Exercise details:
All that is wanted is the lines from the first line of the listing below through the line containing "dagar / 5 nätter", written out exactly with pictures left out.

Source material:
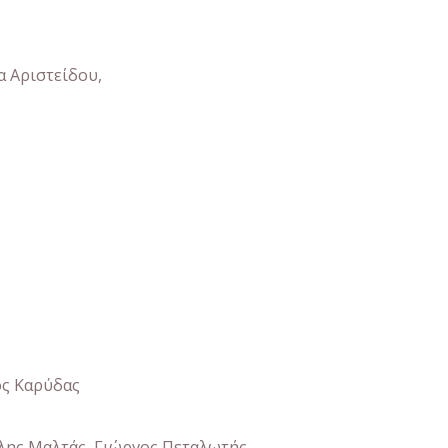
α Αριστείδου,
ος Καρύδας
λης Μαλτάς, Γιώργος Πεταλωτής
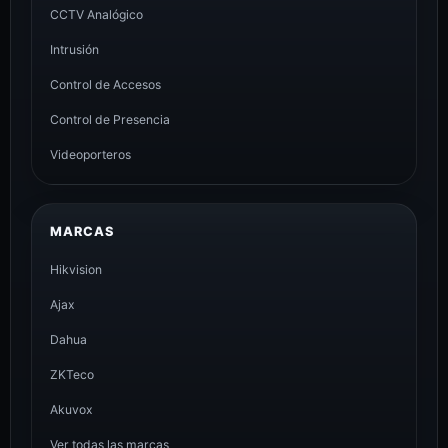
CCTV Analógico
Intrusión
Control de Accesos
Control de Presencia
Videoporteros
MARCAS
Hikvision
Ajax
Dahua
ZKTeco
Akuvox
Ver todas las marcas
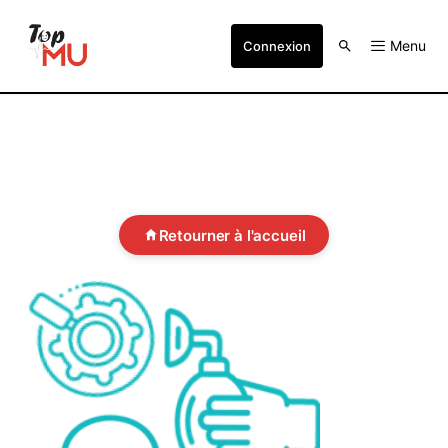
Menu
Connexion
Retourner à l'accueil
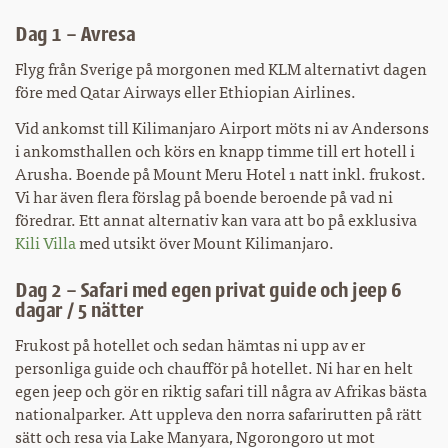
Dag 1 – Avresa
Flyg från Sverige på morgonen med KLM alternativt dagen
före med Qatar Airways eller Ethiopian Airlines.
Vid ankomst till Kilimanjaro Airport möts ni av Andersons
i ankomsthallen och körs en knapp timme till ert hotell i
Arusha. Boende på Mount Meru Hotel 1 natt inkl. frukost.
Vi har även flera förslag på boende beroende på vad ni
föredrar. Ett annat alternativ kan vara att bo på exklusiva
Kili Villa
med utsikt över Mount Kilimanjaro.
Dag 2 – Safari med egen privat guide och jeep 6
dagar / 5 nätter
Frukost på hotellet och sedan hämtas ni upp av er
personliga guide och chaufför på hotellet. Ni har en helt
egen jeep och gör en riktig safari till några av Afrikas bästa
nationalparker. Att uppleva den norra safarirutten på rätt
sätt och resa via Lake Manyara, Ngorongoro ut mot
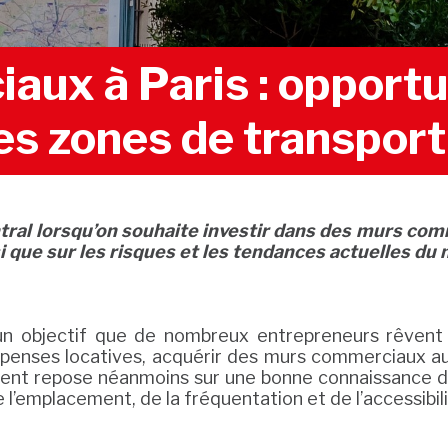
ux à Paris : opportun
es zones de transport
tral lorsqu’on souhaite investir dans des murs comm
si que sur les risques et les tendances actuelles du
un objectif que de nombreux entrepreneurs rêvent d
épenses locatives, acquérir des murs commerciaux au s
ment repose néanmoins sur une bonne connaissance du 
 l’emplacement, de la fréquentation et de l’accessibili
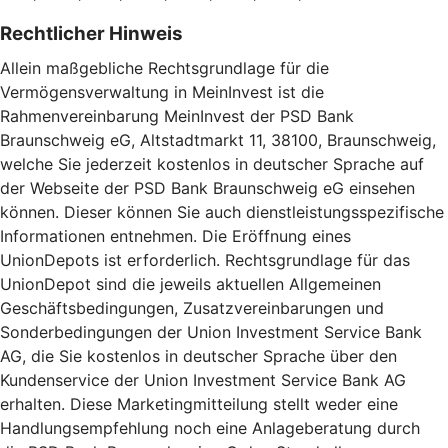
Rechtlicher Hinweis
Allein maßgebliche Rechtsgrundlage für die
Vermögensverwaltung in MeinInvest ist die
Rahmenvereinbarung MeinInvest der PSD Bank
Braunschweig eG, Altstadtmarkt 11, 38100, Braunschweig,
welche Sie jederzeit kostenlos in deutscher Sprache auf
der Webseite der PSD Bank Braunschweig eG einsehen
können. Dieser können Sie auch dienstleistungsspezifische
Informationen entnehmen. Die Eröffnung eines
UnionDepots ist erforderlich. Rechtsgrundlage für das
UnionDepot sind die jeweils aktuellen Allgemeinen
Geschäftsbedingungen, Zusatzvereinbarungen und
Sonderbedingungen der Union Investment Service Bank
AG, die Sie kostenlos in deutscher Sprache über den
Kundenservice der Union Investment Service Bank AG
erhalten. Diese Marketingmitteilung stellt weder eine
Handlungsempfehlung noch eine Anlageberatung durch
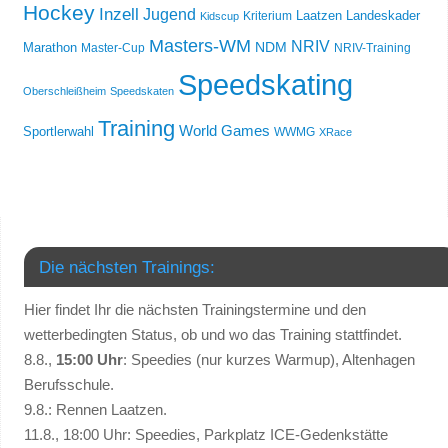
Hockey
Inzell
Jugend
Laatzen
Landeskader
Kriterium
Kidscup
Masters-WM
NRIV
NDM
Marathon
Master-Cup
NRIV-Training
Speedskating
Oberschleißheim
Speedskaten
Training
World Games
Sportlerwahl
WWMG
XRace
Die nächsten Trainings:
Hier findet Ihr die nächsten Trainingstermine und den
wetterbedingten Status, ob und wo das Training stattfindet.
8.8.,
15:00 Uhr
: Speedies (nur kurzes Warmup), Altenhagen
Berufsschule.
9.8.: Rennen Laatzen.
11.8., 18:00 Uhr: Speedies, Parkplatz ICE-Gedenkstätte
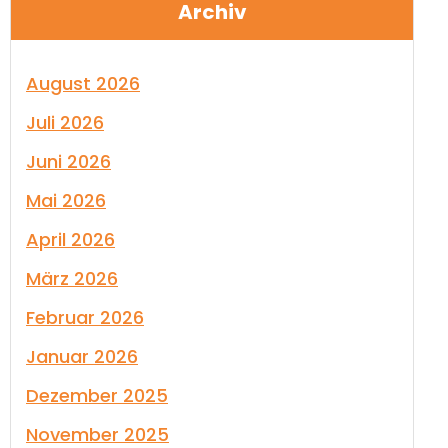
Archiv
August 2026
Juli 2026
Juni 2026
Mai 2026
April 2026
März 2026
Februar 2026
Januar 2026
Dezember 2025
November 2025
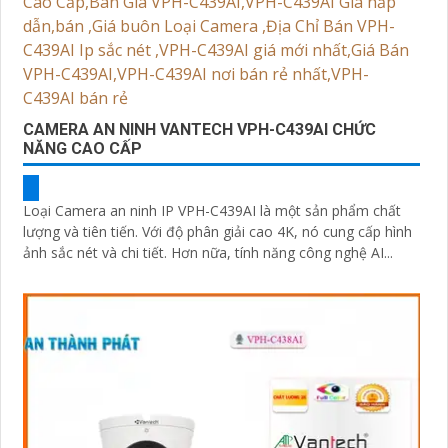
CAMERA AN NINH VANTECH VPH-C439AI CHỨC
NĂNG CAO CẤP
Loại Camera an ninh IP VPH-C439AI là một sản phẩm chất
lượng và tiên tiến. Với độ phân giải cao 4K, nó cung cấp hình
ảnh sắc nét và chi tiết. Hơn nữa, tính năng công nghệ AI...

Exercise response:
α Αριστείδου,
ος Καρύδας
λης Μαλτάς, Γιώργος Πεταλωτής
CCTV Analógico
Intrusión
Control de Accesos
Control de Presencia
Videoporteros
MARCAS
Hikvision
Ajax
Dahua
ZKTeco
Akuvox
Ver todas las marcas
Menu
Connexion
Retourner à l'accueil
Dag 1 – Avresa
Flyg från Sverige på morgonen med KLM alternativt dagen
före med Qatar Airways eller Ethiopian Airlines.
Vid ankomst till Kilimanjaro Airport möts ni av Andersons
i ankomsthallen och körs en knapp timme till ert hotell i
Arusha. Boende på Mount Meru Hotel 1 natt inkl. frukost.
Vi har även flera förslag på boende beroende på vad ni
föredrar. Ett annat alternativ kan vara att bo på exklusiva
Kili Villa
med utsikt över Mount Kilimanjaro.
Dag 2 – Safari med egen privat guide och jeep 6
dagar / 5 nätter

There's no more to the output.